8. "Kidneys". According to the views of Chinese medicine, the function of the "Kidneys" is, first of all, in the production of the bone marrow, brain and spinal cord. The "Kidneys manages bones and at the same time are a source of conception and growth. They manage the sexual function and are responsible for the water exchange. According to Chinese medicine, retention and excretion of urine depends not only on the bladder, but also on the kidneys as the related to the process dense body. When enough Qi of the "Kidneys" the "Bladder" is fully capable to hold urine, normally open and close. This is the condition of the normal water exchange in the body. With a lack of Qi of the "Kidneys" the "Bladder" loses the ability to hold urine. The function of opening and closing of the bladder is disrupted, urinating goes out of control, there is too copious excretion of urine or urinary incontinence.

9. "Pericardium". Physically represents the outer shell of the heart. The "Pericardium" encloses the heart from the other organs of the chest. But apart from the protective function of the heart, on representations of Chinese medicine, it is responsible for the circulation of blood through the blood vessels. Together with the "Heart" the "Pericardium" has an impact on the central nervous system, affects the activity of intelligence and mental state.

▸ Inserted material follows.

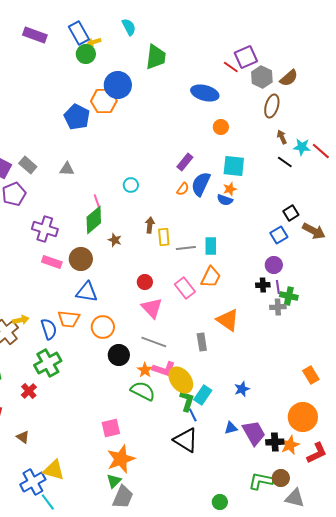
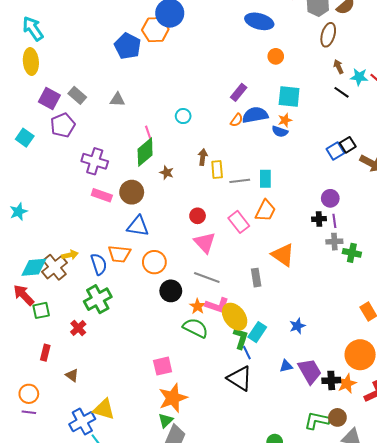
blue semicircle: (201, 184) -> (255, 115), turned 55
blue square: (279, 235) -> (335, 151), moved
green cross: (289, 296) -> (352, 253), moved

10. "Triple Heater". The concept "Triple Heater" includes the upper, lower and middle heaters. The "Upper Heater" is located above the diaphragm and covers the dense organs of heart and lungs. The "Middle Heater" lies in the upper abdomen about on the height of the stomach, includes the dense organ of spleen and the hollow organ of stomach. The "Lower Heater" is below the navel in the lower abdomen, includes the both dense organs — liver and kidneys — and the hollow organs: small intestine, large intestine and bladder. The "Triple Heater" controls the operation of all internal organs, and if you try to draw a parallel with the functional systems from the perspective of modern medicine, the most appropriate option is the endocrine system. Although, of course, it will only be the physiological concordance, not including the completeness of representations about energy circulation, adopted in traditional Chinese medicine.

11. "Gallbladder". According to the concepts of Chinese medicine, it has a dual purpose — accumulation of bile and its secretion to the digestive tract. Qi of the "Gallbladder" is in conjunction with the mental state of a person. Mental illness and psychosomatic disorders such as insomnia, excessive intensity of dreams, palpitations, etc., in Chinese medicine are often treated through the gallbladder. The "Gallbladder" is closely connected with the "Stomach" and "Spleen", supporting them in performing their function of digestion.

12. "Liver". According to the concepts of Chinese medicine, it performs the following functions:
1. Accumulation and regulation of blood.
2. Transport and excretion of various substances from the body.
3. Managing of the tendons.

During the Tang dynasty Chinese doctor Wang Bin wrote in the comment to the book "Su-wen": "The liver accumulates blood and the heart transports it. When a person moves, the blood is sent to the vessels. If a person is at rest, the blood flows back to the liver".

A major function of the blood such as filtering, according to Chinese representations, is explained by the "love of the liver to the order".

Disturbance of the "Liver" functions is manifested primarily in two areas — the psyche and digestion. In Chinese medicine, there is a rule according to which the person's mental state is controlled not only by the heart, but is in the close connection with Qi of the "Liver." Disruption of the "Liver" functions leads to depressions. As the Chinese consider, "the liver loves order, she does not like sorrow and grief", "strong anger is harmful to the liver."

Another feature of the "Liver" is the managing of the tendons. This is due to the fact that the tendons feed on the blood, which accumulates in the liver. With the shortage of blood in the liver the nutrition of tendons is not provided.